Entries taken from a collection

----------------

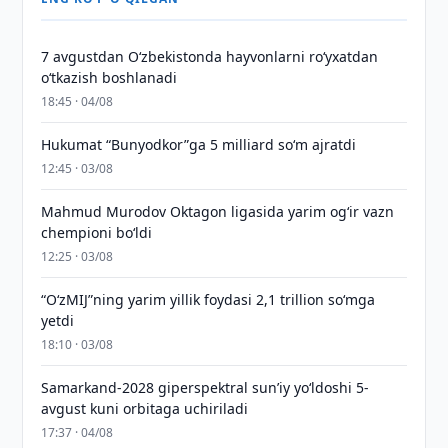
7 avgustdan O‘zbekistonda hayvonlarni ro‘yxatdan
o‘tkazish boshlanadi
18:45 · 04/08
Hukumat “Bunyodkor”ga 5 milliard so‘m ajratdi
12:45 · 03/08
Mahmud Murodov Oktagon ligasida yarim og‘ir vazn
chempioni bo‘ldi
12:25 · 03/08
“O‘zMIJ”ning yarim yillik foydasi 2,1 trillion so‘mga
yetdi
18:10 · 03/08
Samarkand-2028 giperspektral sun’iy yo‘ldoshi 5-
avgust kuni orbitaga uchiriladi
17:37 · 04/08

----------------

▶ **Exercise objective**:
Reproduce each line of the records exactly and exclude any images.

▶ **Solution for this task**:
7 avgustdan O‘zbekistonda hayvonlarni ro‘yxatdan
o‘tkazish boshlanadi
18:45 · 04/08
Hukumat “Bunyodkor”ga 5 milliard so‘m ajratdi
12:45 · 03/08
Mahmud Murodov Oktagon ligasida yarim og‘ir vazn
chempioni bo‘ldi
12:25 · 03/08
“O‘zMIJ”ning yarim yillik foydasi 2,1 trillion so‘mga
yetdi
18:10 · 03/08
Samarkand-2028 giperspektral sun’iy yo‘ldoshi 5-
avgust kuni orbitaga uchiriladi
17:37 · 04/08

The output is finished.